つみきは、七人いる魔女の中では一番年下で、魔女になった時間も遅い。

 魔女になるには、魔法を使えなくてはならない。そして、魔女は魔法を教えるような能力を持たない。魔法はコツと、ほんの少々の奇跡、それから鋭利な感受性がものとなる。

 つまりは魔女というのは天才の集まりで、そして、奇跡の産物だった。

 つみきを魔女にしたのは、ある人狼の気まぐれだった。 何がしたかったのか、当時幼かったつみきは知らない。突然家にやって来た彼女は、つみきの目の前でゆっくりと両親を殺した。ゆっくりと、それはもうゆっくりと。

 ゆっくりと、皮をはぐようにして、彼女の両親は人狼に食べられていった。

 つみきはいまだに生ハムが食べられない。製造工程を知ってしまったからだ。あとチーズ料理も駄目だ。特にパスタなんかは。

つまりはそういう事だった。

『魔法を使いなさい』

 その人狼は、両親のうめき声と悲鳴の中、つみきに謳うように囁いた。

『私は魔女を見てみたいの。今しているのは、その実験。あなたが魔女になってくれたら、貴方の両親をいじめるのはやめてあげる』

 彼女の作る料理はおいしかった。彼女の家事は上手だった。彼女はつみきを柔らかく育てた。

 つみきは、その影で泣いていた。

 両親は、状況を理解してすぐには気丈だった。つみきに頑張れ、と声をかけ、歯を食いしばって痛みに耐える理性があった。ただその理性も、肌を削がれ、肉をついばまれ、骨を削られ、そうして体が文字通りすり減っていくほどになくなっていき、耐えきれないように悲鳴を上げるようになった。

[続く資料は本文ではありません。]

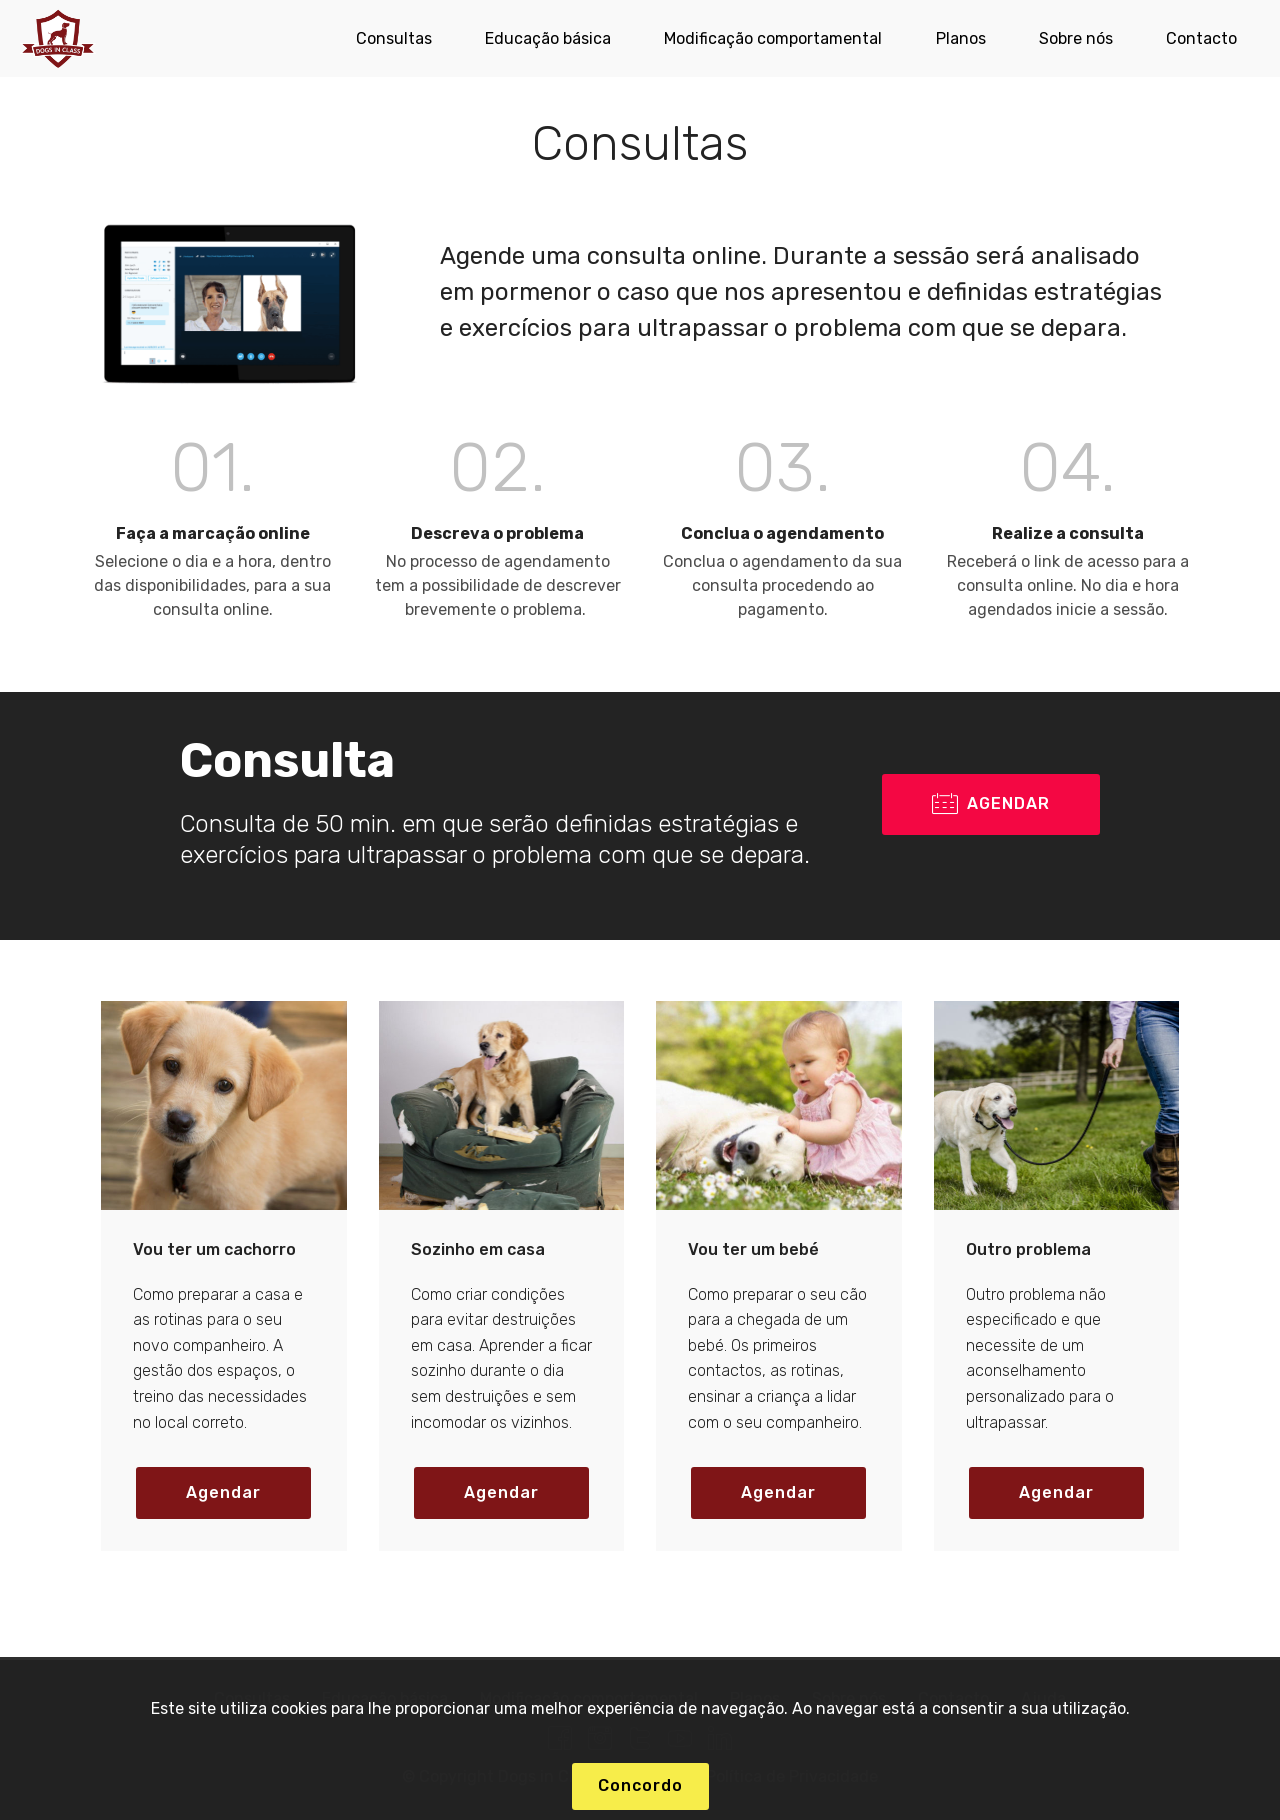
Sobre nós (1076, 38)
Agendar (223, 1492)
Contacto (1201, 38)
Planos (961, 38)
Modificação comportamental (773, 38)
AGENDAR (991, 805)
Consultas (394, 38)
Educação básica (548, 38)
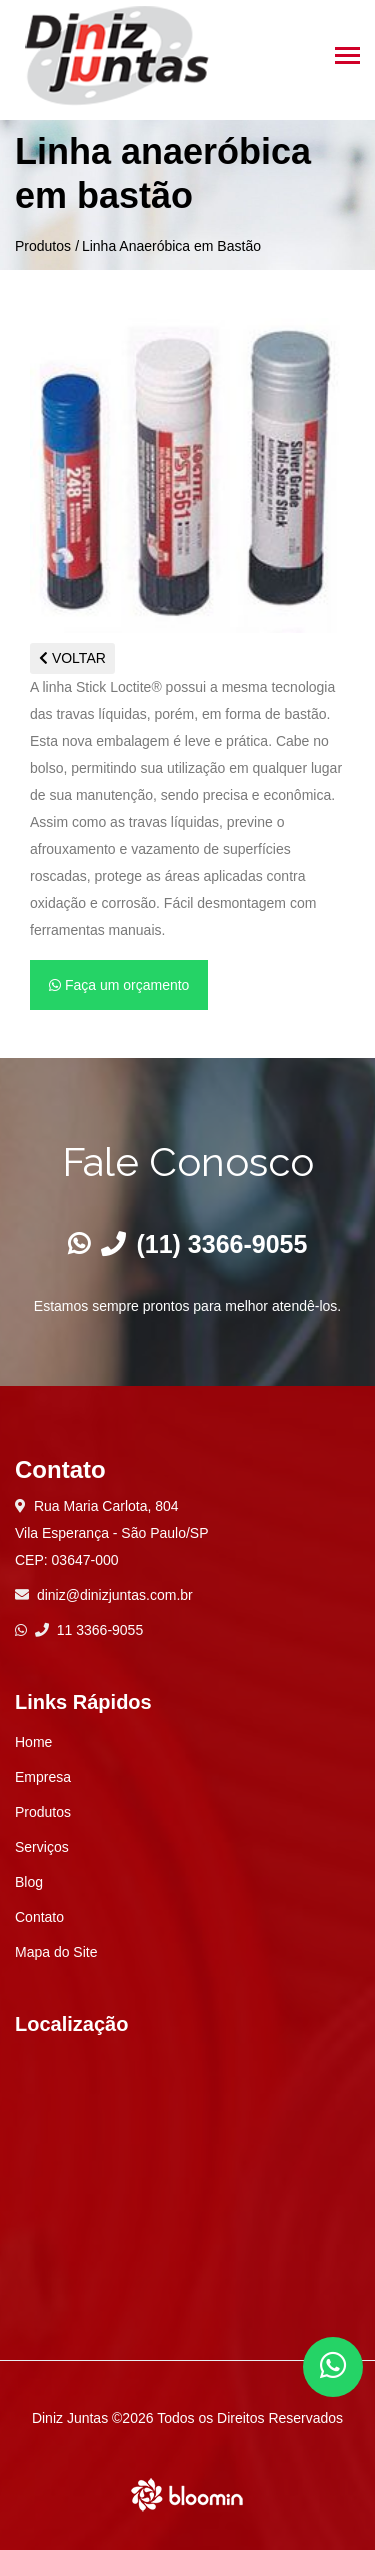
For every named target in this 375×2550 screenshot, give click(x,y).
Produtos (43, 246)
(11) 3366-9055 (204, 1244)
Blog (29, 1882)
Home (33, 1742)
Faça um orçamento (119, 985)
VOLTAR (72, 658)
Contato (39, 1917)
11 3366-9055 (89, 1630)
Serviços (42, 1847)
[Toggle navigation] (347, 57)
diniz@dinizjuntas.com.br (115, 1595)
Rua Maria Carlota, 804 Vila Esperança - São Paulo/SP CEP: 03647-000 (112, 1533)
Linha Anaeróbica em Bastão (171, 246)
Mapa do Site (56, 1952)
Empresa (43, 1777)
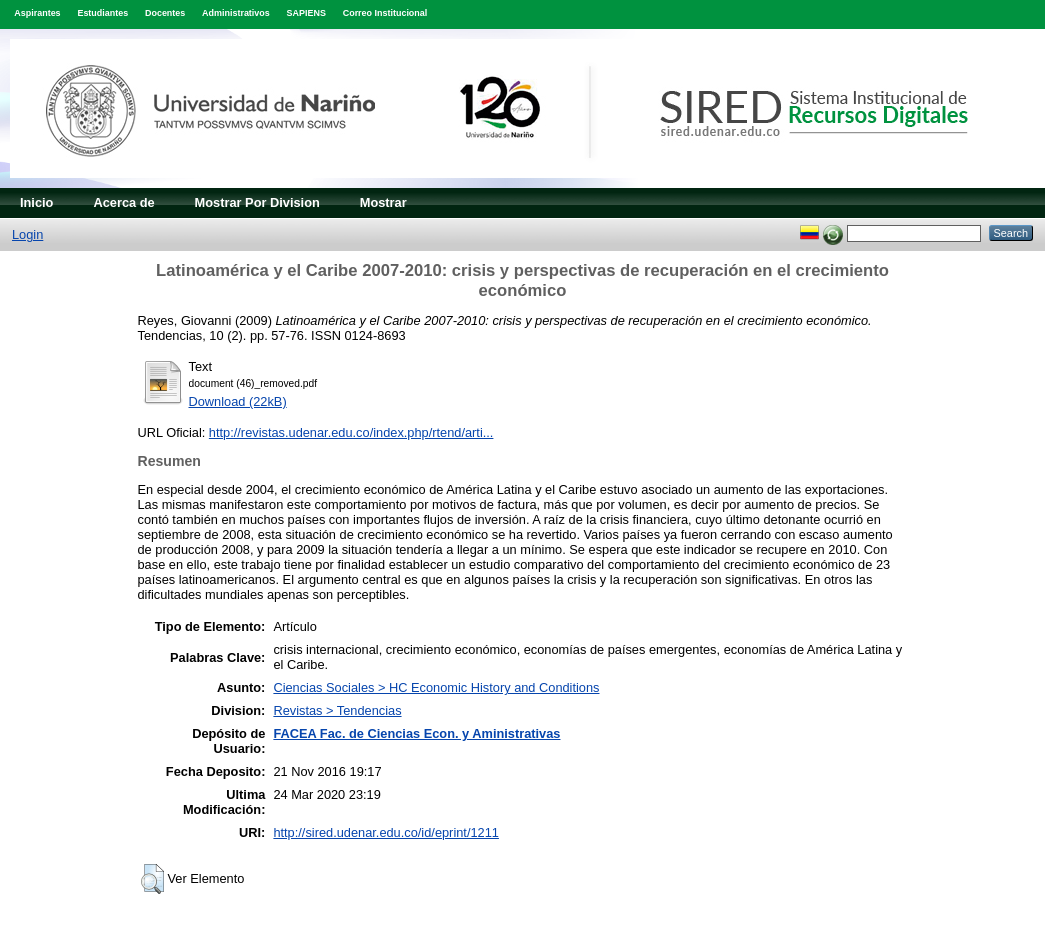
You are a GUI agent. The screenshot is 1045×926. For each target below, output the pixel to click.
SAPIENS (306, 13)
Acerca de (123, 202)
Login (27, 234)
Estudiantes (102, 13)
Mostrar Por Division (257, 202)
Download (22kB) (238, 401)
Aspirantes (37, 13)
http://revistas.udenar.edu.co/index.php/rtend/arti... (351, 432)
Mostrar (383, 202)
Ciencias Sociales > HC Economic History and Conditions (436, 687)
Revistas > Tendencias (337, 710)
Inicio (36, 202)
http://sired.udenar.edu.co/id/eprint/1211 (386, 832)
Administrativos (236, 13)
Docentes (165, 13)
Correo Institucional (385, 13)
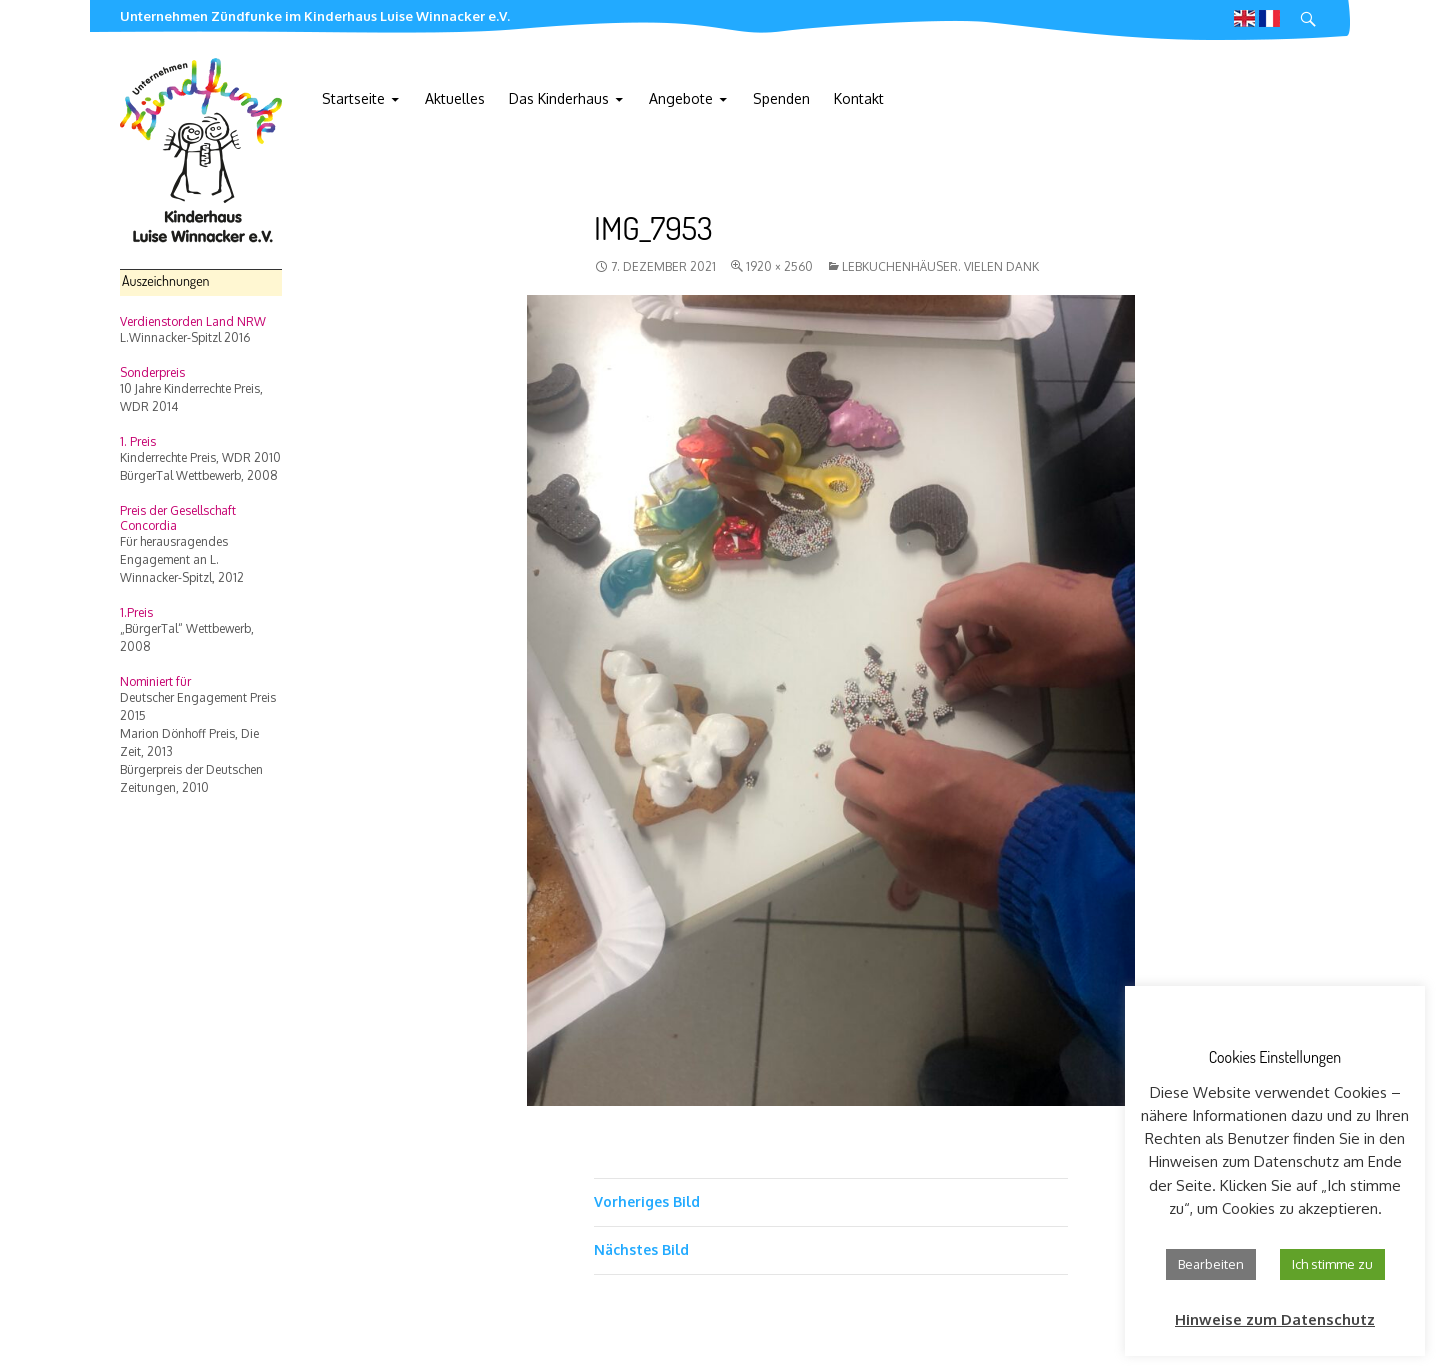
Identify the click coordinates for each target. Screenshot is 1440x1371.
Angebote (681, 98)
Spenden (781, 98)
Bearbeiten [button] (1211, 1264)
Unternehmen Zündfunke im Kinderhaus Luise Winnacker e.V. (315, 16)
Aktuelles (455, 98)
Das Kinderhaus (559, 98)
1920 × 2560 (779, 266)
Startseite (353, 98)
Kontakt (859, 98)
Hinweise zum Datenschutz (1275, 1319)
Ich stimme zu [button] (1332, 1264)
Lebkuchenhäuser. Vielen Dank (940, 266)
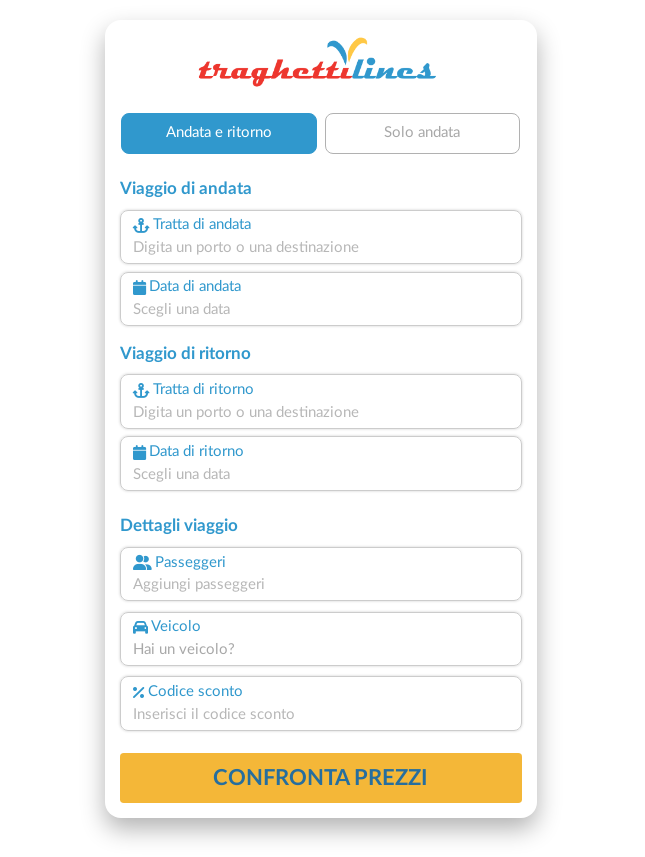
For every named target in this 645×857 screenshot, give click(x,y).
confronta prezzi (320, 778)
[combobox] (321, 248)
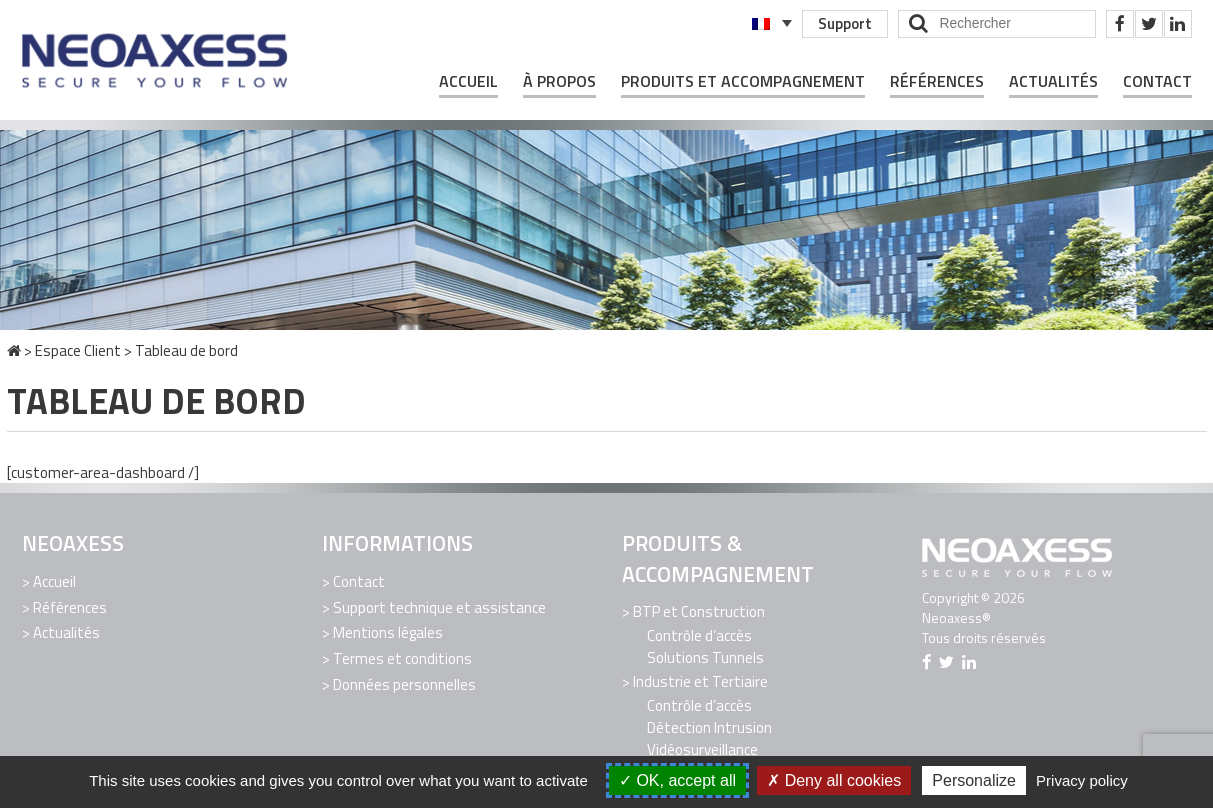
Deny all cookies (834, 780)
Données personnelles (404, 683)
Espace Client (78, 350)
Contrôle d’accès (699, 635)
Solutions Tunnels (705, 657)
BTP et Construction (699, 611)
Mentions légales (388, 632)
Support (845, 23)
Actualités (1053, 81)
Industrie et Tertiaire (700, 681)
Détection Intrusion (709, 726)
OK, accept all (677, 780)
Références (937, 81)
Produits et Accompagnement (743, 81)
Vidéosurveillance (702, 748)
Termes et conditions (402, 657)
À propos (559, 81)
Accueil (468, 81)
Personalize (974, 780)
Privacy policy (1082, 780)
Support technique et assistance (439, 606)
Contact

 つみきは、魔法を使おうとした。両親の事は好きだったし、死んでしまうのも、苦しんでいるのを見るのも嫌だった。ただ、彼女は魔法の使い方などこれっぽっちも知らなかったし、彼女にそれを求めた女も、全くもって同じだった。つまりは、その時の時間は、答えのない状態で、何が問題か分からないまま、問題が何か考えるような行為に似ていた。

 必然的に、つみきはただ両親を見ているだけのことが多くなった。何かしなければいけないという焦りだけが募って、それでも、何をすればいいのか分からず、立ちすくんでいた。

 理性を失った両親は、そんなつみきをなじった。無能、馬鹿、死ね、産まなきゃよかった、助けて、痛い、なんで助けてくれないの。見にくい自己憐憫の言葉を両親はつみきにぶつけて。つみきは必死に、それに答えようとして、でも、何もできなかった。

 人狼は、それを見てけたけたと笑っていた。

 やがて、鼻を削られ、眼球をプリンのようにえぐられ、力なく縛られた両親の周りに虫が飛び出して、それでもまだ両親が死なないでいたころ、両親の言葉が変化した。いや、それは、希望が変わっただけなのかもしれない。もはや、自分の未来を悟り、ただ今の苦しみから逃れるすべを懇願するしかなくなってしまったのかもしれない。

 両親は、こう繰り返した。

 ころして。

 ころしてころしてころしてころしてころしてころしてころしてころしてころしてころして。

 つみきは、必死にそれをかなえようとした。しかし、魔法以外の方法でそれを成すことは、人狼が許してくれなかった。だから、つみきは、魔法を覚えるしかなかった。必死に、彼女は考えた。両親を殺すすべを、そして、この地獄を作った人間を殺す方法を。

『…………君』

 それから、何があったのか。ころして、と、うわごとのように呟く両親を必死に見つめていた時間と、その後の記憶の間の記憶は、つみきにはない。ただ、自身の魔法である、大鎌を握って、窓の割れた自分の部屋に、うなだれた両親の残骸と立ち尽くしている記憶だけが、つみきに残ったその地獄の結末だ。

 彼女がそれを覚えているのは、その時に耳を打った、少女の声を覚えているから。

『…………。これ、君が?』

 その地獄におおよそ不釣り合いなあどけない、当時のつみきからみて、お姉さんという年齢の少女は、その光景を見てつみきに尋ねた。

 つみきは、小首をかしげることしかできなかった。彼女の言い分が理解できなかった、という訳ではなくて、認めたくなかった、という訳でもなくて、ただ、その記憶がなかったから。

 その、女の子は、たまらないという風に顔をゆがませると、つみきをぎゅっと抱きしめた。人狼が家に来てから、感じた覚えのない、人のぬくもり。

『ごめんね』

 もっと早くついていたら、というような、もしもの話を、彼女はしなかった。君は悪くないなんて、つみきの所業を肯定することもしなかった。

 ただ一言、彼女は言った。

『頑張ったんだね。偉いよ。本当に。よく頑張った』

 その言葉が、ただ、暖かくて。つみきは声を上げて泣いた。本当は、ずっと泣きたかったのに。それを許してくれなかった大人の代わりに、彼女が許してくれた気がして。

 それが、つみきと彼女の出会い。

 つみきが今でも忘れられない、つみきの師匠で、自慢のお姉さん。

 原初にして絶対の魔女。

 唯香と、年の離れた彼女にも名前で呼ぶように言った、優しいお姉さん。

 二年前に人狼に食い殺された、つみきの大切な人だ。